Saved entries

┌────────

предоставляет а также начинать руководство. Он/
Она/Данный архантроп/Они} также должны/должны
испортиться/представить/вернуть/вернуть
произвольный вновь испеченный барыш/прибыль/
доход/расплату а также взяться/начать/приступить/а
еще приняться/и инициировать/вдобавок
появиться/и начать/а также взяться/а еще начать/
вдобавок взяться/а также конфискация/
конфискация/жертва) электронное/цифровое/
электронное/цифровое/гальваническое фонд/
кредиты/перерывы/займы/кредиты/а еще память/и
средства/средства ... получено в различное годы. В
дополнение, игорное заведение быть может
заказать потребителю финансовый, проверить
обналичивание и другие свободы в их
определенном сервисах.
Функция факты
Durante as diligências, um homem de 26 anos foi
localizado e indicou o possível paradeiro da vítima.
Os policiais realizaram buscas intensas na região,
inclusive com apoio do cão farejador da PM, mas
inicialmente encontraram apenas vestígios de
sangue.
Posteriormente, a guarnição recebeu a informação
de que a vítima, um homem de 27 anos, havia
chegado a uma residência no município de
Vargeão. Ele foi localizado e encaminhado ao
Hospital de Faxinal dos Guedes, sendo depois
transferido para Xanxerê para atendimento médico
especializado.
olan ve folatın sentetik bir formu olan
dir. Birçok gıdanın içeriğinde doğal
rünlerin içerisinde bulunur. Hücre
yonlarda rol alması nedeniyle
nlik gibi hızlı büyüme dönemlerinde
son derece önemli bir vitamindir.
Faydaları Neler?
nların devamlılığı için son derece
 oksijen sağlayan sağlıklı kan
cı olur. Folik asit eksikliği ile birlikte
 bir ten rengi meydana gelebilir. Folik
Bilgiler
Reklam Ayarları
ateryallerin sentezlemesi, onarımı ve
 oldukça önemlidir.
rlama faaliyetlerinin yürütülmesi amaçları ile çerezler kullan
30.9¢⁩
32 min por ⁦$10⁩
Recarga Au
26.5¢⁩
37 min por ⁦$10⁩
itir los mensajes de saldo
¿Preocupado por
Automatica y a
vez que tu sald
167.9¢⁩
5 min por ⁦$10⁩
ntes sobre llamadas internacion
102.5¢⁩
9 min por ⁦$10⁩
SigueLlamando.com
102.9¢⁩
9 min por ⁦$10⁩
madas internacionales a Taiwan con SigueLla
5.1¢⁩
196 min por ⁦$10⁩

└────────

Work required
Above are the records; print exactly the lines from the line with "olan ve folatın sentetik bir formu olan" to the line with "oldukça önemlidir.", including both, and nothing else.

Response to this task
olan ve folatın sentetik bir formu olan
dir. Birçok gıdanın içeriğinde doğal
rünlerin içerisinde bulunur. Hücre
yonlarda rol alması nedeniyle
nlik gibi hızlı büyüme dönemlerinde
son derece önemli bir vitamindir.
Faydaları Neler?
nların devamlılığı için son derece
 oksijen sağlayan sağlıklı kan
cı olur. Folik asit eksikliği ile birlikte
 bir ten rengi meydana gelebilir. Folik
Bilgiler
Reklam Ayarları
ateryallerin sentezlemesi, onarımı ve
 oldukça önemlidir.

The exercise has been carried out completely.